You can be in a leadership role, yet lack influencing skills. Conversely, you can greatly influence others without being a formal leader.
VitalSmarts includes information on their website that outlines the top reasons why leaders lack influence. This post will recap the main points for each of these five reasons. I will add my own thoughts to those of the authors.
(Note: These concepts are based on the best-selling book Influencer. I have found the model that the authors propose around the six sources of influence to be practical – as well as easy to understand and apply).
Reasons Why Leaders Lack Influence
1. Leaders think it’s not their job.
Most leaders spend very little time consciously influencing others. They believe that their primary job is to come up with big ideas and then to implement them.
The key thought here is having a conscious effort to influence others. Whether they intend to do it or not, the actions of those in leadership positions have the potential to influence others. What rarely happens is for the leader to develop a strategic action plan for how to influence their employees on the vital behaviors that they desire. The assumption by many leaders is that if we give people a direction and the resources they need, then good things will happen.
I used to work for a manager who clearly had this mindset. He became frustrated when much of his organization repeatedly performed work in ways that were counter to his preferred approach. Yet, he never asked himself how he might influence some of the employees so that they would become more aligned and working on the right things.
2. Leaders lack competence.
Simply put, they don’t know what to do to influence behavior.
A leader could have had numerous promotions or career moves, but never developed any influencing skills. Without a model to rely upon, the leader is left to his/her experience and personal knowledge about how to influence others. As a result, sometimes they are effective in their efforts, while other times they are not. And they are not able to discern between their successes and their failures.
I had a painful experience in one of my early supervisory roles. I was frustrated because there were a few people in my group who never seemed to be fully engaged. I couldn’t figure out how to influence them to perform certain work in a prescribed way. With the benefit of hindsight, I realize that I was simply ignorant about the key influencers. If I had properly leveraged key sources of influence as part of my action plan, I am confident that the outcome would have been different.

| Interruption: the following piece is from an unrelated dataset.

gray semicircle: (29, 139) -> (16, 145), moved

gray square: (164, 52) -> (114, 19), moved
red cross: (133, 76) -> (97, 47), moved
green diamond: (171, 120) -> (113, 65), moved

3. Leaders confuse talking with influencing.
Too often, leaders believe that the power of their words is enough to incite others to action. If they can craft the right message and deliver it with the right tone to enough people, they expect change to happen. But verbal persuasion is one of the weakest forms of influence – and one that is unlikely to create sustainable behavior change.
Have you ever significantly changed a behavior or taken action based on a motivational speaker’s message? Perhaps you have. The key follow-up question is this: Are you still doing these things today? Probably not. By definition, our motivation wanes over time. It needs to be coupled with a deliberate set of changes designed to make the desired behavior easier to do. An earlier post summarizes how the Fogg Model incorporates motivation, ability, and a trigger to encourage a behavior.
4. Leaders believe in silver bullets.
Everyone would like to do just one thing that would influence others in the desired direction. The problem is that there is no such thing as a “silver bullet”. So, when we develop an action plan for affecting change, it is often a single item or a very short list. Yet, experience teaches us that when we rely on just one source of influence, we are disappointed with the outcome. The authors submit that we should perform a thorough assessment of the current situation and develop a multi-faceted approach that includes up to six sources of influence in our change plan.
My own experience with large-scale change supports the notion that the action plan needs to be far more comprehensive than what we usually put together. The larger the change and the more people who will be affected, the more sources of influence will be needed to be successful.
5. Leaders try to influence everyone.
Leaders need to influence only two key groups: Their chain of command and “Opinion Leaders”.
“Sheep Dipping” is the practice of running sheep single-file through a trough filled with insecticide and fungicide, with the purpose of protecting the flock from infestation. Used in a change management context, this same term can be been used as a metaphor for any mass training or instruction where the goal is to immerse 100% of the population. Organizations who employ “sheep dipping” as the primary means to make change happen are rarely successful in their effort.
On the contrary, if a leader is able to influence (1) key senior leaders and (2) opinion leaders, she can solicit their help in aligning the remainder of the organization. This is not to say that other groups should be excluded from any broader communication about the change effort. Rather, it means that you need to focus your efforts and influence these two critical groups first. By gaining their commitment to your cause, you dramatically increase the likelihood of success.
Many efforts to change behaviors fail because leaders rely almost entirely upon their positional authority and/or mass communication to persuade others. A strategic, multi-faceted plan of influencing is much more likely to produce sustainable change. The challenge is to invest the time in developing this plan and to focus the initial change effort on opinion leaders.
Influencer by Patterson, Grenny, Maxfield, McMillan, and Switzler. McGraw-Hill. New York. 2008.